The most influential Megatrends set to shape the world through 2030, identified by Euromonitor International, help businesses better anticipate market developments and lead change for their industries.
In line with the country’s impressive economic growth, the middle class in China is expanding strongly. They comprise the most important target consumer group for consumer goods companies who want to secure long-term success in the country.
China’s middle class has grown from 65.5 million in January 2005 to 80 million in January 2007. It is forecast to expand to 700 million by 2020, driven by continued strong economic growth. The substantial and rising number of middle class with its growing incomes will transform the Chinese consumer market.
China’s impressive economic expansion in recent years has brought with it an emerging middle class:
Real GDP grew by 10.7% in 2006 over a year earlier. This is a ten-year high and a fourth consecutive year of double-digit economic growth;
Annual disposable income stood at RMB21,739 per household in 2006, representing a robust 50% increase over 2001 in real terms;
In line with rising income, the country’s middle class had risen to 80 million by January 2007, up from 65.5 million in January 2005. The middle class in China is defined as comprising households with an annual income between RMB60,000 and RMB500,000;
The Chinese middle class is concentrated mainly in urban areas where greater jobs and business opportunities exist. It comprises of entrepreneurs and managers in high-tech companies, foreign firms and financial institutions as well as some self-employed private entrepreneurs;
The expanding middle class in China is indicative of the country’s economic success and is extremely important to both local and international companies due to their significant purchasing power.
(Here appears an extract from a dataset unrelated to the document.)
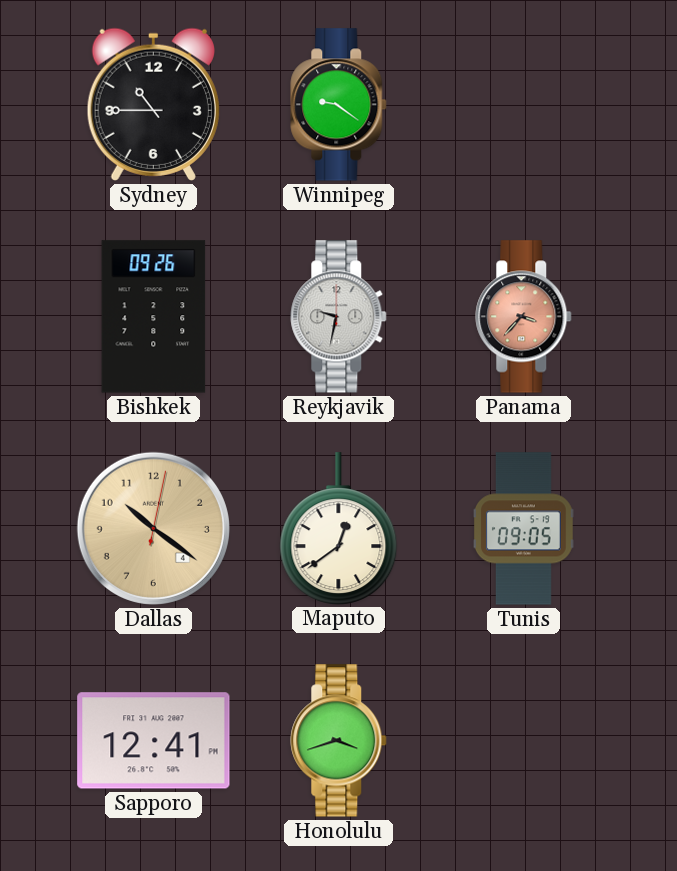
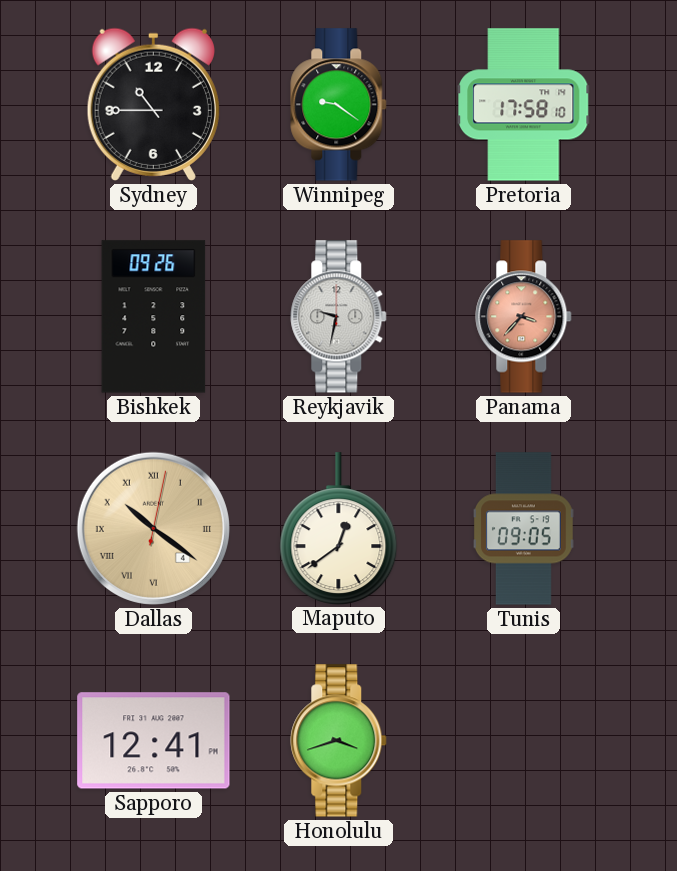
Pretoria: none -> 17:58
Dallas numerals: Arabic -> Roman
Household disposable income by bracket: 2001 and 2006
Source: Euromonitor International from IMF and national statistics.
The growing middle class in China will open up opportunities for companies in a range of sectors:
As personal wealth increases, local and international banks can expect to expand on a wider range of financial products and wealth management services. Data from the central bank shows that the Chinese private banking market grew at an annual rate of 12% in 2006;
Companies in the automotive, housing, tourism, education and entertainment industries can expect strong business growth in the coming years. An increasing number of international luxury brands are also setting up shops in China to capitalise on the rising wealth and consumer spending. In 2006, total consumer expenditure was above RMB7,800 billion, a 10.6% real increase from a year earlier;
In 2006, the proportion of private consumption in China’s total GDP was 38.0%, well below the world’s average of 59.2%. The expansion of the middle class will help to boost the role of private consumption in the Chinese economy, turning it into a key driver of economic growth. This will reduce the reliance on exports for China’s economic expansion.
Total private consumption and proportion of private consumption in GDP: 2001-2006
Source: Euromonitor International from IMF.
As the emerging middle class concentrates in urban areas, the gaps between urban and rural and between rich and poor are widening:
In 1990, the richest 10% of households possessed 19.0% of the national wealth. By 2006, their share had risen to over 40.0%;
Between 1990 and 2005, China’s Gini coefficient rose from 0.257 to 0.447 (even worse than India’s 0.325). A zero Gini coefficient represents perfect income equality and a score of 1.0 indicates absolute income inequality;
In 2006, per capita household income in rural areas grew by just 7.4% in real terms in 2006 while in urban areas the rate of growth was 10.4%;
The widening wealth gap can undermine the business opportunities presented by the emerging middle class in that it can cause social and political discontent, potentially threatening the business environment and economic growth in China.
The Chinese economy is expected to expand at an annual rate of 10.0% in 2007 and 9.8% in 2008. Meanwhile, inflation is expected to be relatively low, at an annual rate of 1.8% in 2007 and 2.2% in 2008. This means that the purchasing power of the Chinese consumer as a consequence of rising incomes and economic expansion will hardly be eroded by inflation.
The middle class is expected to rise to 700 million by 2020 (compared with less than 100 million in 2007). This large number will transform the Chinese consumer market. In order to succeed in this market, it is essential that firms begin to target and promote their brands among this middle stratum of the market.
Although the government is also exerting efforts to reduce the incidence of poverty and narrow the wealth gap, the middle class will continue to congregate in towns and cities in the medium term. Thus, market potential will likely be found in urban areas.